> [WHAT IS NEEDED] Within the data that follows, tally every line containing "Stehhilfen". Provide only the tally.

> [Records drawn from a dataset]
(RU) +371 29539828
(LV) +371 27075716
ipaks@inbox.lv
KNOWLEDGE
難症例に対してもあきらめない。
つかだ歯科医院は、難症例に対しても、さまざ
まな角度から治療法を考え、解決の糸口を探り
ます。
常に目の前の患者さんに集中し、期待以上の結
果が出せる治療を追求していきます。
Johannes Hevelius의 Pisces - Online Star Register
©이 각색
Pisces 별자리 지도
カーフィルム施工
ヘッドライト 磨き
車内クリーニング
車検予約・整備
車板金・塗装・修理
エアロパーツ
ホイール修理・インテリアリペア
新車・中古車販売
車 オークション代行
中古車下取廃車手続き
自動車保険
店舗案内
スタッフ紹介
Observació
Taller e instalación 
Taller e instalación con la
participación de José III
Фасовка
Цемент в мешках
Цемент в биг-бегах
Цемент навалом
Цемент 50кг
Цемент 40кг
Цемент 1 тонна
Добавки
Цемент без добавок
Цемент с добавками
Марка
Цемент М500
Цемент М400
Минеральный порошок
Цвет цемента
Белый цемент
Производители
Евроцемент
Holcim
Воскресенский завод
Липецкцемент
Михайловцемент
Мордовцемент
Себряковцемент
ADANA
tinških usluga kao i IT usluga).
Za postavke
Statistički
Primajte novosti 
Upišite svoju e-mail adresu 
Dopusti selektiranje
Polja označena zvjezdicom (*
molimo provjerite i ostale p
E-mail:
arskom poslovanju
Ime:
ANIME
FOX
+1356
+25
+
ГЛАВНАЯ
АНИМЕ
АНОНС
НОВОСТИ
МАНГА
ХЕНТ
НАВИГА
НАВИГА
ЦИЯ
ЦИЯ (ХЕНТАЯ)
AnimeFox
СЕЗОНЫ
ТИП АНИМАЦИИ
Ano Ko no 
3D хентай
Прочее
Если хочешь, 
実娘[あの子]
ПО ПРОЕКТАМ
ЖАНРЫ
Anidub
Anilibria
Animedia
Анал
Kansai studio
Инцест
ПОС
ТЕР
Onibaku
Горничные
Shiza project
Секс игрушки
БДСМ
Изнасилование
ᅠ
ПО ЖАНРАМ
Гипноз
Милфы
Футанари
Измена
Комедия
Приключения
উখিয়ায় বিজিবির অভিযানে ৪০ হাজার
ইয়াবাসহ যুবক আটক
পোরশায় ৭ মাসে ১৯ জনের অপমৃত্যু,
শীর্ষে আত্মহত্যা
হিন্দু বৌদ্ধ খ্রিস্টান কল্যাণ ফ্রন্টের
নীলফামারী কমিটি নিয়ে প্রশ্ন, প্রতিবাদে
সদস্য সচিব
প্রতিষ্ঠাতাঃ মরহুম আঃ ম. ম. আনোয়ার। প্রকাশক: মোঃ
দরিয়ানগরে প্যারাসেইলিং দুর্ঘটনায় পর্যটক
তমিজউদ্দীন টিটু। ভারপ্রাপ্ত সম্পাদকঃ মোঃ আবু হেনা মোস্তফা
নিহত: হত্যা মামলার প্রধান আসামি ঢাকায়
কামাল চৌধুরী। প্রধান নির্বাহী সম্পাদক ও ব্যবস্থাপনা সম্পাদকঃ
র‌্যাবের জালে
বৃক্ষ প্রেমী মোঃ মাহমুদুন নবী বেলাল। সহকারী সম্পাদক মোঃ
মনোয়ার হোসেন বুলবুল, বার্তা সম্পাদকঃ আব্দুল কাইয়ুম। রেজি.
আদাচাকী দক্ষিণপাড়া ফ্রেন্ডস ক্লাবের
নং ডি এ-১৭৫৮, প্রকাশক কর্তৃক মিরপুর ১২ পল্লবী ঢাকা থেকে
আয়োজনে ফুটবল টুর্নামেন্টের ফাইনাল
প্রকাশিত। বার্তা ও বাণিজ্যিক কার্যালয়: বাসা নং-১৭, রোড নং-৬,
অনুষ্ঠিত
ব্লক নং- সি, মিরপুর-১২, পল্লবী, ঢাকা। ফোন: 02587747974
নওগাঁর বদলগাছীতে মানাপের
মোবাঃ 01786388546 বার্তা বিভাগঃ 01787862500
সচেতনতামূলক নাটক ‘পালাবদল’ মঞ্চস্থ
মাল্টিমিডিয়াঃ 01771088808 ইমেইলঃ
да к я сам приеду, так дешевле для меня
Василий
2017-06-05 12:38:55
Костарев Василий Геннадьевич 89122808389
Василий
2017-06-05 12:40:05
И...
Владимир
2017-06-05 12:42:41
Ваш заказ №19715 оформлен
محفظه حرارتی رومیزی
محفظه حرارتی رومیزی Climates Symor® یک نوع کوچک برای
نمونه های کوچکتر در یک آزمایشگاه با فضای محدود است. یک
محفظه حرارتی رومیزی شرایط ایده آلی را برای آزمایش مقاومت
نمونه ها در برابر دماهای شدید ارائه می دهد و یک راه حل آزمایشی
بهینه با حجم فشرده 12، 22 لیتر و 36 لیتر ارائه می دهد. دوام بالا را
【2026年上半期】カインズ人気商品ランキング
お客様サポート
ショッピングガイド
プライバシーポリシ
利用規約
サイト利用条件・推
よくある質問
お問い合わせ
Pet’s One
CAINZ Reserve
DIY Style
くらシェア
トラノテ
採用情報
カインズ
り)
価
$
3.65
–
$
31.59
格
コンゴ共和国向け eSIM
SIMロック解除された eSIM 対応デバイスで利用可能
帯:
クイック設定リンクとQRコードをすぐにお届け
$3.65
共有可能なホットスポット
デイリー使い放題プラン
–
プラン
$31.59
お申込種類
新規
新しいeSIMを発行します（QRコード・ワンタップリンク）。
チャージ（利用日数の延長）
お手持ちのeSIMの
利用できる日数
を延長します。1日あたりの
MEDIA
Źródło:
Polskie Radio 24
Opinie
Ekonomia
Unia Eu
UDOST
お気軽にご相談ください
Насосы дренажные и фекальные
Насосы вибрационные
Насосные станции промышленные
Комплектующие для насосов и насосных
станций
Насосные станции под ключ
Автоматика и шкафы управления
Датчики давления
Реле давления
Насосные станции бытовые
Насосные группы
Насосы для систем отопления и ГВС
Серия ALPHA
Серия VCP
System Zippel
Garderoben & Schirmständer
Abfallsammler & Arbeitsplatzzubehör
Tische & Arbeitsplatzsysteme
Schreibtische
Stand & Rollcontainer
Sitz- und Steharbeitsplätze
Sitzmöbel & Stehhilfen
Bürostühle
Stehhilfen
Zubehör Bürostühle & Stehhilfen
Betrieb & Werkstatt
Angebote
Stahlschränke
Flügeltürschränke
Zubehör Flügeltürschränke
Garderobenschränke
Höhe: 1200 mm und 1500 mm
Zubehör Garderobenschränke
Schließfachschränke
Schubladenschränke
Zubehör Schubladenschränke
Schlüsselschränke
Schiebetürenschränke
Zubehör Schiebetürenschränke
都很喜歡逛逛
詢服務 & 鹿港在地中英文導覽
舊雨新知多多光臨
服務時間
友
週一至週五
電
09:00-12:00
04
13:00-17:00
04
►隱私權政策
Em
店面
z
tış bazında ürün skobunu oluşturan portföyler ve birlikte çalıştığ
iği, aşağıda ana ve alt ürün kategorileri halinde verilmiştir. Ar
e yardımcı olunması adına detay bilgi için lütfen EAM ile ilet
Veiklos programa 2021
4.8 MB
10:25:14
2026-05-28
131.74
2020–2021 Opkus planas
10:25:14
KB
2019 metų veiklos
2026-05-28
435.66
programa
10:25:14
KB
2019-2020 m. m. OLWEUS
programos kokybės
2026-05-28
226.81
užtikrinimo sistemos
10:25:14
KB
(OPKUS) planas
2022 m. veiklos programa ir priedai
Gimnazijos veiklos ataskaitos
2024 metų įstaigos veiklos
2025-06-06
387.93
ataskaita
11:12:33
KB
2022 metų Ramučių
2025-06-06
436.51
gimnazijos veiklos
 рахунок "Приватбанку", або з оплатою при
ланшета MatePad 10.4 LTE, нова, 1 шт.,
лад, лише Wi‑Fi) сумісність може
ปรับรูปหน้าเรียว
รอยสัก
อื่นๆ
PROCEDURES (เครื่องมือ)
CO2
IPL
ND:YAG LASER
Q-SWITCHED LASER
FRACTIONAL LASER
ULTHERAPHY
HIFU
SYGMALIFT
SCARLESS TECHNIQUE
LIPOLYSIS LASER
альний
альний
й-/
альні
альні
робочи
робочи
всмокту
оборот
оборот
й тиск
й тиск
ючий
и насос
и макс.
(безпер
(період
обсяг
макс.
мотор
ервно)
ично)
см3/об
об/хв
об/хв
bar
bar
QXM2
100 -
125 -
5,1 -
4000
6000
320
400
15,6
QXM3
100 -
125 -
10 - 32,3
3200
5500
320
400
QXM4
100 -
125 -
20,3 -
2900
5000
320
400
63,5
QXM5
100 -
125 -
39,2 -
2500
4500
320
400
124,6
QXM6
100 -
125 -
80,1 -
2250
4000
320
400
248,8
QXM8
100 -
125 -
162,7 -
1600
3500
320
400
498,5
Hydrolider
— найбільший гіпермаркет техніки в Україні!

> [COMPLETED TASK] 3